This August was found to be about 1.5 degrees Celsius (2.7 degrees Fahrenheit) hotter than pre-industrial times, scientists from the World Meteorological Organisation (WMO) and the European climate service, Copernicus, announced on Wednesday.

The hottest August ever is also the second hottest month ever after this July, WMO said.

August marked the end of a brutal summer in the northern hemisphere with land and ocean heat records shattered across continents; extreme heatwaves and deadly wildfires.

“The dog days of summer are not just barking, they are biting,” United Nations Secretary General Antonio Guterres said in a statement. “Climate breakdown has begun.”

Both July and August crossed the 1.5C threshold - warning signs that the world is moving closer to permanently breaching the 1.5C global temperature goal set by the landmark 2015 Paris Agreement to limit catastrophic warming.

And so far, September’s temperatures also show record highs for the time of year, according to the University of Maine’s Climate Reanalyzer.

“What we are observing, not only new extremes but the persistence of these record-breaking conditions, and the impacts these have on both people and planet, are a clear consequence of the warming of the climate system,” Copernicus Director Carlo Buontempo said.

2023 recorded the highest increase in sea surface temperatures
2023 recorded the highest increase in sea surface temperatures (Climate Central)

Not only do records show that July and August’s temperatures stand out in comparison to the last couple of centuries, scientists have used tree rings, ice cores and other proxies to estimate that current temperatures are hotter than they have been in 120,000 years.

While the world has experienced hotter and more extreme temperatures before, it was prior to human civilisation, when seas were much higher and the poles were not icy, scientists said.

“Breaking heat records has become the norm in 2023. Global warming continues because we have not stopped burning fossil fuels. It is that simple,” says Dr Friederike Otto, senior lecturer in Climate Science at the Grantham Institute, Imperial College London.

2023 is so far tracking to be the second hottest year on record behind 2016, according to Copernicus.

In 2016, the El Nino in the Pacific drove extreme temperatures, and the cyclical phenomenon is now in full swing again amplifying the levels of heat caused by the climate crisis.

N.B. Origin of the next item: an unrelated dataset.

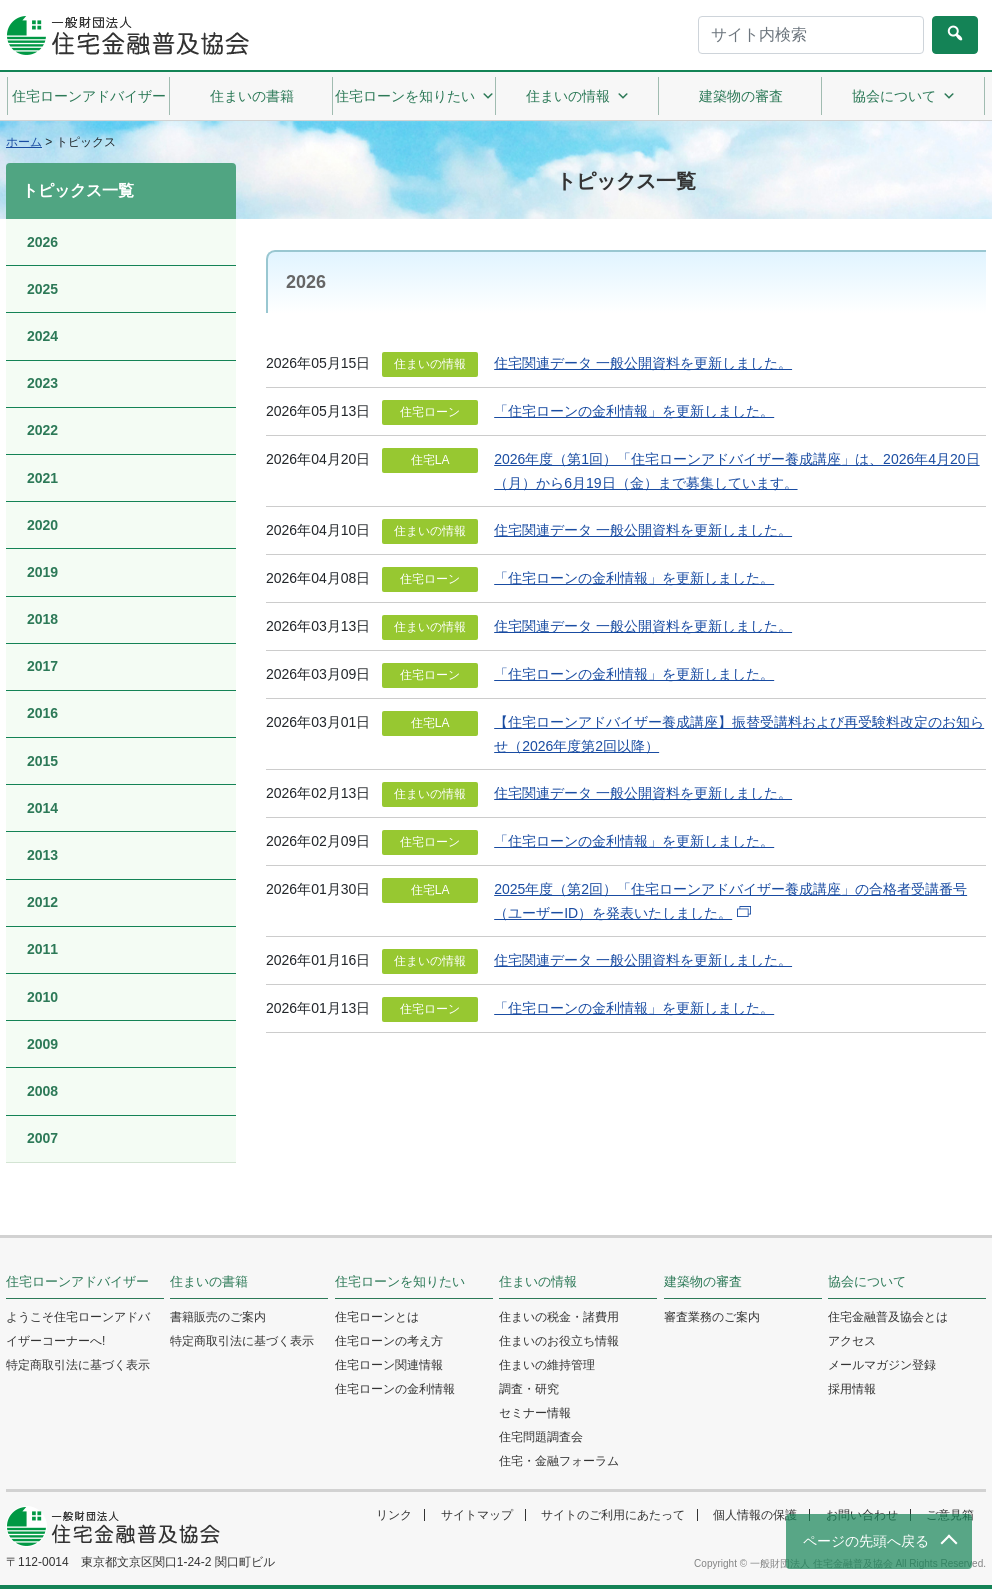 The image size is (992, 1589). Describe the element at coordinates (42, 525) in the screenshot. I see `2020` at that location.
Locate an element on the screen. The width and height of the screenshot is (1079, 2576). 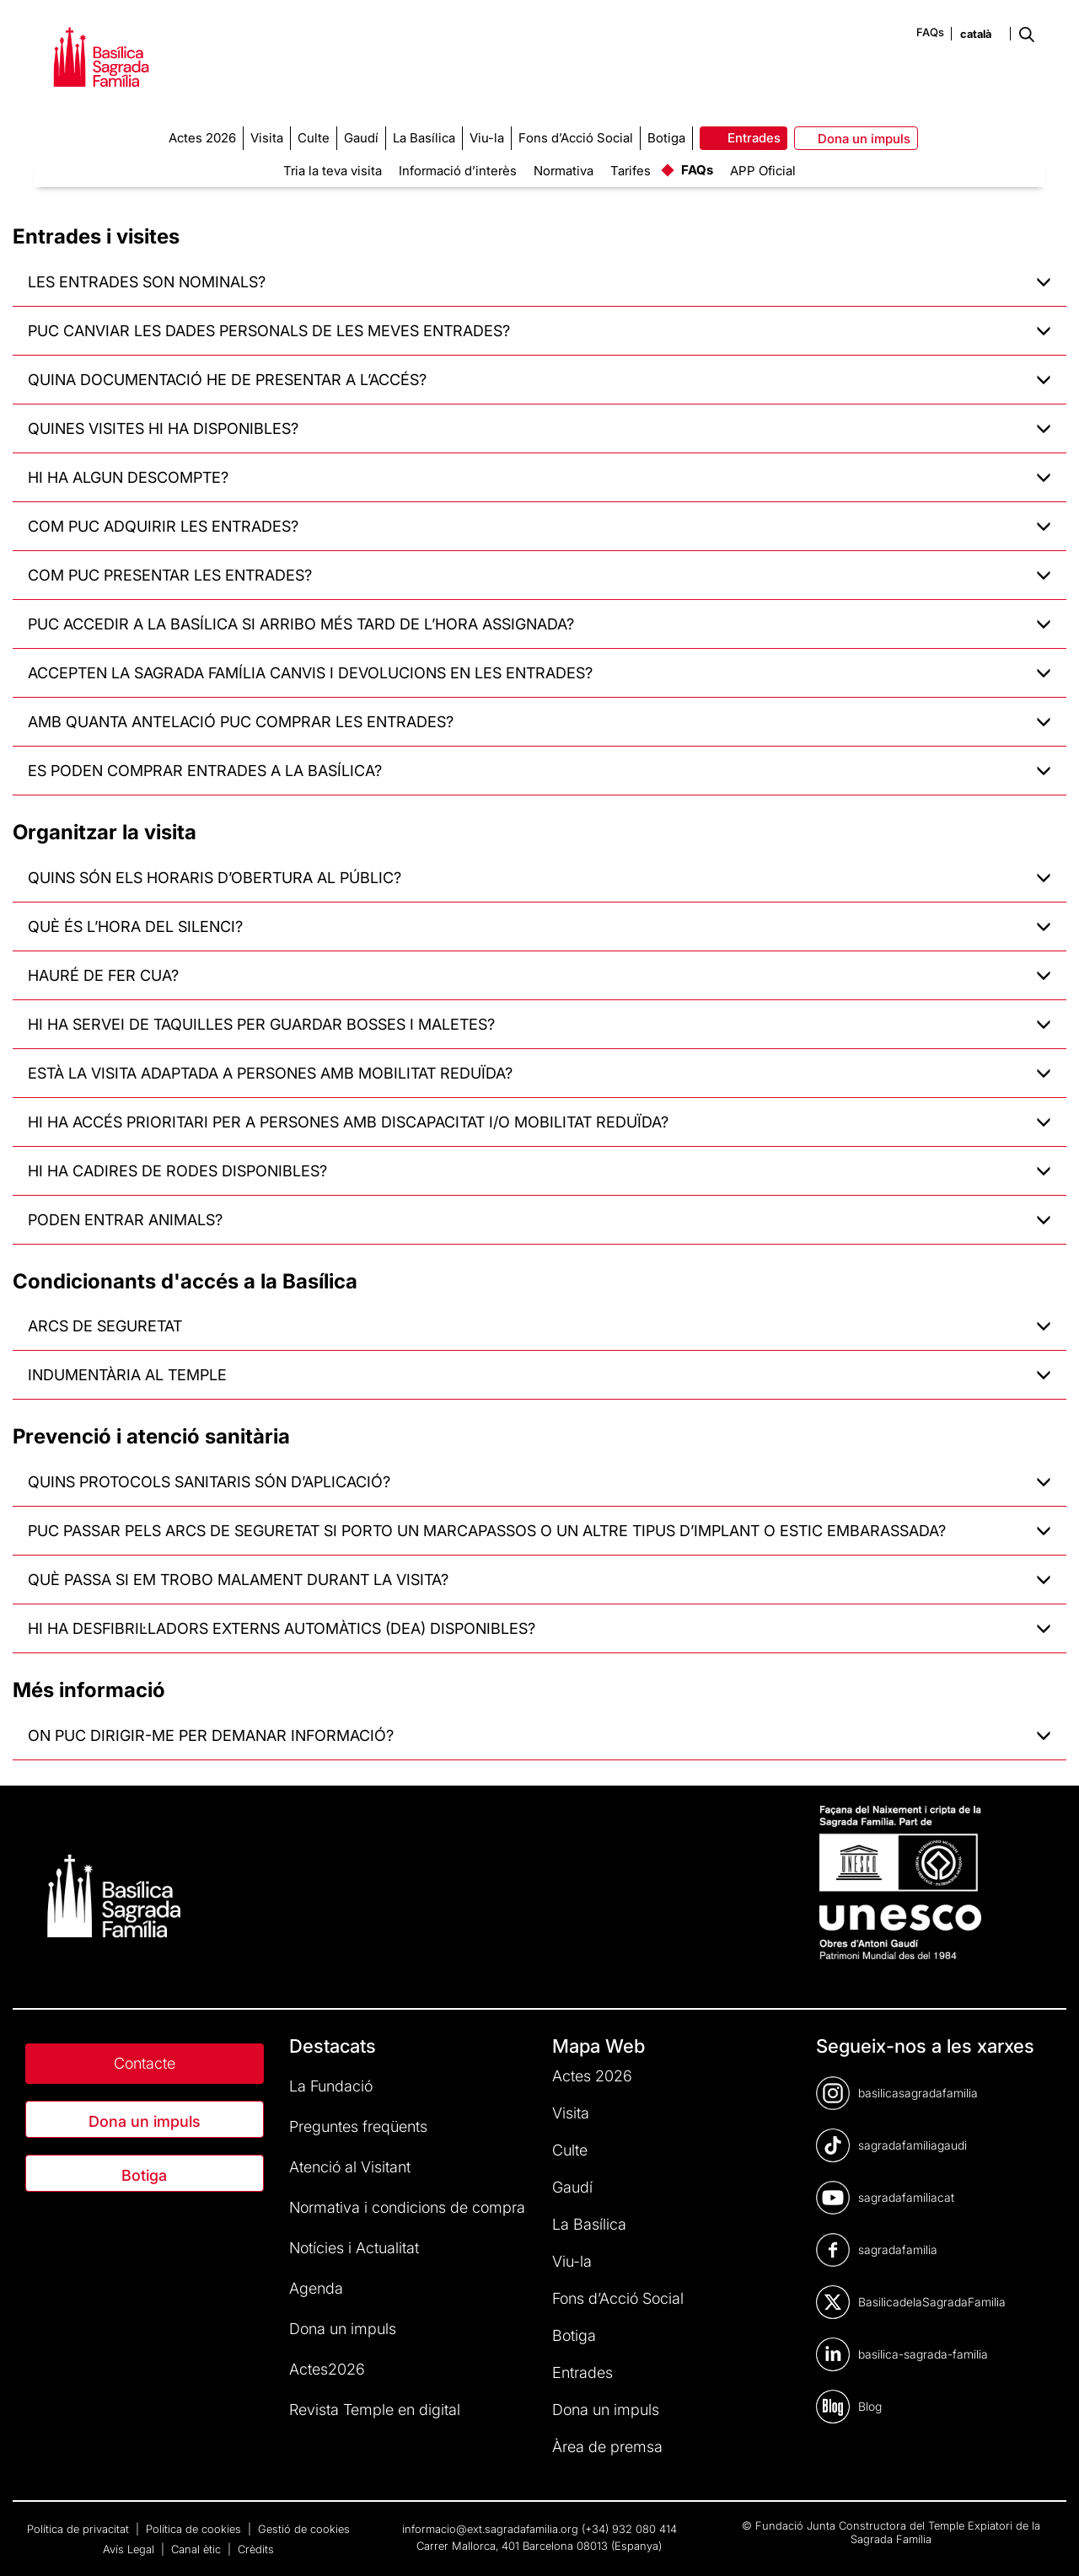 QUÈ ÉS L’HORA DEL SILENCI? is located at coordinates (539, 926).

Several records broken this year have shocked scientists. The world’s oceans are the hottest ever recorded at an average of nearly 21C (69.8F), and setting high-temperature marks for three consecutive months, the WMO and Copernicus said.

Hotter ocean temperatures are fuelling stronger hurricanes in the Atlantic, scientists say.

Graph shows much global average temperatures increased from the 1800s
Graph shows much global average temperatures increased from the 1800s (The Independent)

“Extreme weather events are now common and getting worse every year - this is a wake up call to international leaders that we must rapidly reduce carbon emissions now,” says Mark Maslin, professor of climatology, at University College London.

“Let us hope this message hit home at Cop28 in Dubai this December and action actually happens.”

The upcoming UN climate summit will see world leaders gather once again to try to hammer out deals to transition away from the fossil fuels which are driving global heat to these unprecedented extremes.

The action so far has been indequate, scientists and campaigners warn.

“Even those still with their heads in the sand on climate action must now be wondering why their butts are so very hot,” David Reay, professor of Carbon Management, Executive Director of Edinburgh Climate Change Institute, University of Edinburgh, said.

“We’ve had some many wake up calls on climate change, the declarations of emergency, and the ‘code reds’. If the upcoming Cop28 climate summit doesn’t deliver drastic cuts in global fossil fuel use and emissions then we can officially call the 2020s the Age of Stupid.”